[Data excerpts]
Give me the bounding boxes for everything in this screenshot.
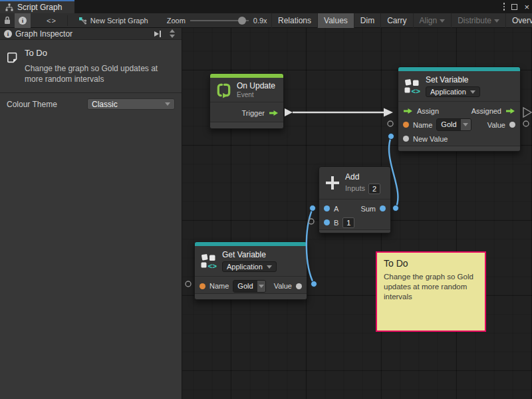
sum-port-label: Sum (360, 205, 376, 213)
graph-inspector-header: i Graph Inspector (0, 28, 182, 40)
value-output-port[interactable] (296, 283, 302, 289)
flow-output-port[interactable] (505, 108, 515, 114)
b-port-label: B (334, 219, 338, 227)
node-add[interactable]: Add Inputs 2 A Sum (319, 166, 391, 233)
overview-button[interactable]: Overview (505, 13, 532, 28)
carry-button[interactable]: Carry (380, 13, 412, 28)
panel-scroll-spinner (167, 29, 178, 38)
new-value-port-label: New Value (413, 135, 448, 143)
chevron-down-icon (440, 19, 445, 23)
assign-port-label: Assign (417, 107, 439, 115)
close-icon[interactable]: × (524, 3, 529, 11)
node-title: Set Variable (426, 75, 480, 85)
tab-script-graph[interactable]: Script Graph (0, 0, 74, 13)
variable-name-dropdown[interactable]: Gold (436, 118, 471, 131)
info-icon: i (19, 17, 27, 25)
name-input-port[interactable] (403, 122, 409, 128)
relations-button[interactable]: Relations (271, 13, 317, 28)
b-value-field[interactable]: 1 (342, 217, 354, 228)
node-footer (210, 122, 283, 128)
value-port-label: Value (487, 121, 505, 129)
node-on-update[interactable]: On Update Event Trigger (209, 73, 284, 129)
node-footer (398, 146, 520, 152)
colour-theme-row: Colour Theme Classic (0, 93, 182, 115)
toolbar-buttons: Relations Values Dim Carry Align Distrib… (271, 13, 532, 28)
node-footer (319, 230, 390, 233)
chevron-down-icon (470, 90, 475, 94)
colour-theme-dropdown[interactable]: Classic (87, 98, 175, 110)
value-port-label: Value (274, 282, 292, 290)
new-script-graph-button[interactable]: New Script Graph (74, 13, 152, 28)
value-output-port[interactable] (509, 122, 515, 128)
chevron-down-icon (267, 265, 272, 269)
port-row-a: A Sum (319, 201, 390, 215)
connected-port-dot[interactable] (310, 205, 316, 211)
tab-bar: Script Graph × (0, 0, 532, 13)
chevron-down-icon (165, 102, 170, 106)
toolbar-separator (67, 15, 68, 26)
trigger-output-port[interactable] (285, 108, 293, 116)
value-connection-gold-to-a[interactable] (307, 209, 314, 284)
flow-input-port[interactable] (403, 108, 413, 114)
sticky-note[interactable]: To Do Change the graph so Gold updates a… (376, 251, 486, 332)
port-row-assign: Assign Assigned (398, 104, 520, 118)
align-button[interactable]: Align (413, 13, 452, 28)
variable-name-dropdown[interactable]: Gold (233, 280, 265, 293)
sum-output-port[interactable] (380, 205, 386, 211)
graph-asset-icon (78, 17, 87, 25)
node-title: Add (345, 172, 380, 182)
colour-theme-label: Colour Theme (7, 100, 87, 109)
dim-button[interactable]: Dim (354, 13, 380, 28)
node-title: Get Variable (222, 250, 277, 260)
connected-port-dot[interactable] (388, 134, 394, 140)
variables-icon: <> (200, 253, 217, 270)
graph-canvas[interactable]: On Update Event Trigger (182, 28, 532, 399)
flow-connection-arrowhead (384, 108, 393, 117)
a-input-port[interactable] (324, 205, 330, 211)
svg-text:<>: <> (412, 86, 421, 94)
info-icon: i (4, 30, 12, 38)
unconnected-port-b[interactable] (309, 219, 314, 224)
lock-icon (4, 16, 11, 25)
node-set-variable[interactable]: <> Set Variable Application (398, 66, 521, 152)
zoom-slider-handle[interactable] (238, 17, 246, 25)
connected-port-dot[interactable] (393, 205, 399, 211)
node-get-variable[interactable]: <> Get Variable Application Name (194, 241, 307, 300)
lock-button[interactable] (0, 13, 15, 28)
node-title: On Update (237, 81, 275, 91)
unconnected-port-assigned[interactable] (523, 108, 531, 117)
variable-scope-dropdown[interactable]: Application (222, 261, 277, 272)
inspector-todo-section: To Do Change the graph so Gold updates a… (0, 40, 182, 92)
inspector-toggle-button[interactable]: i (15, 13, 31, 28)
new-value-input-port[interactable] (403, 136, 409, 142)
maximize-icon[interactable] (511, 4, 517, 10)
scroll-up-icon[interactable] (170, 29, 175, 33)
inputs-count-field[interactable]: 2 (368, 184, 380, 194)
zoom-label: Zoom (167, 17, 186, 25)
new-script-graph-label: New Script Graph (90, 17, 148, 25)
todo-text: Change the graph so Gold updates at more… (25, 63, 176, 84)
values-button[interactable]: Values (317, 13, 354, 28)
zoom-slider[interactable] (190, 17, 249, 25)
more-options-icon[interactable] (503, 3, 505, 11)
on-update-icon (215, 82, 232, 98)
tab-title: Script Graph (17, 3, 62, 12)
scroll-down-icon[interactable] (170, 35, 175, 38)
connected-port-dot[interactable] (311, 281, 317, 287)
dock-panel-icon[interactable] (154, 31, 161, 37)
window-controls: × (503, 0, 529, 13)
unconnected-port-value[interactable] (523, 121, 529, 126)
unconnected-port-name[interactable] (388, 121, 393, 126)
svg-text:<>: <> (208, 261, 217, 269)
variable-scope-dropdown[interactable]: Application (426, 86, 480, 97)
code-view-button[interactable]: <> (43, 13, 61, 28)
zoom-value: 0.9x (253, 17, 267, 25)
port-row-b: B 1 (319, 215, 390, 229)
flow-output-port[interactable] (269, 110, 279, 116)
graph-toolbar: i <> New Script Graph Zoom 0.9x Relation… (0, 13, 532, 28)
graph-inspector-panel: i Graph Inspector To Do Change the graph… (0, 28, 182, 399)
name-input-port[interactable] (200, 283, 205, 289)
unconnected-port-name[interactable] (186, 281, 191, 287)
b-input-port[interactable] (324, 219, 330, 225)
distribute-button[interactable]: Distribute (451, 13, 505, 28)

=== Task objective ===
The answer must be every line from the records above that contains the word "field", copied in full.

=== Answer to this exercise ===
b-value-field[interactable]: 1 (342, 217, 354, 228)
inputs-count-field[interactable]: 2 (368, 184, 380, 194)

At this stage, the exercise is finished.